一一十九回此生罪孽前世種,木系靈蟲翎凰缺
守杉見星闌的臉色潮紅,連忙將手輕觸到她滾燙的額頭,看來傷口感染了。便將凝安準備的藥箱拿了過來,取出一粒消炎止痛的藥丸和著壺裡的水給星闌喂上,然後讓凝安在星闌的傷口處上藥。
待上完藥之後星闌還是沒有醒過來的預兆,就將身上的披風蓋到星闌的身上,和凝安一起離開了牢房,走到牢頭跟前拿出一個金鈿說道:“三十七號裡的人你們要按時給她食物和熱水。
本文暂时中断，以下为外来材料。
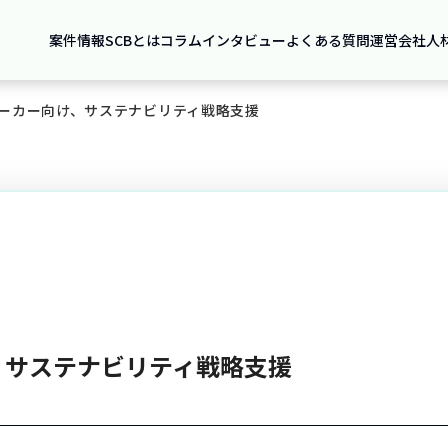
案件情報
SCBとは
コラム
インタビュー
よくある質問
運営会社
人
ーカー向け、サステナビリティ戦略支援
、サステナビリティ戦略支援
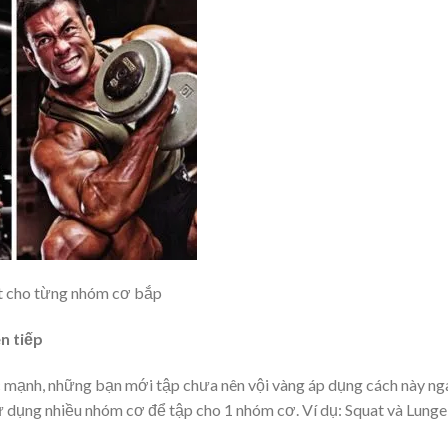
ất cho từng nhóm cơ bắp
n tiếp
ức mạnh, những bạn mới tập chưa nên vội vàng áp dụng cách này ng
 sử dụng nhiều nhóm cơ để tập cho 1 nhóm cơ. Ví dụ: Squat và Lunge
”
“這個您就放心,定賢伯既然在二層土牢,那自然是辦得到的。”牢頭謝絕了守杉暗中給他的金鈿保證到。“如此甚好。”守杉說罷並沒有收回放在桌子上的金鈿就離開了王城大牢。
好舒服,睡夢中的星闌只感覺到原本火辣疼痛的傷口好像被瓊漿玉液擦拭過一樣溫潤清涼,夜色逐漸上來,才微微轉醒,看著昏暗的牢房,耳邊都能傳來窸窸窣窣老鼠的活動聲,她將手放到旁邊的床桌上摸索著碗,卻不小心將碗打倒在地,濺起一片塵埃。
這突如其來的聲音才讓星闌徹底清醒了過來,嚥了一口唾沫咧著嘴慢慢爬起來,藉著門外火把的亮光她發現在旁邊有一個木箱,上面還擺著水壺,凝安來過這裡?
她取過水壺將裡面的水全數灌進了似火燒一樣的嗓眼裡,而後將水壺放到桌子上,斜靠在牆上儘量不要讓傷口觸碰到牆面,垂下眼眸看到披在身上的披風,眼睛閃爍了一下又再一次的昏昏欲睡了過去。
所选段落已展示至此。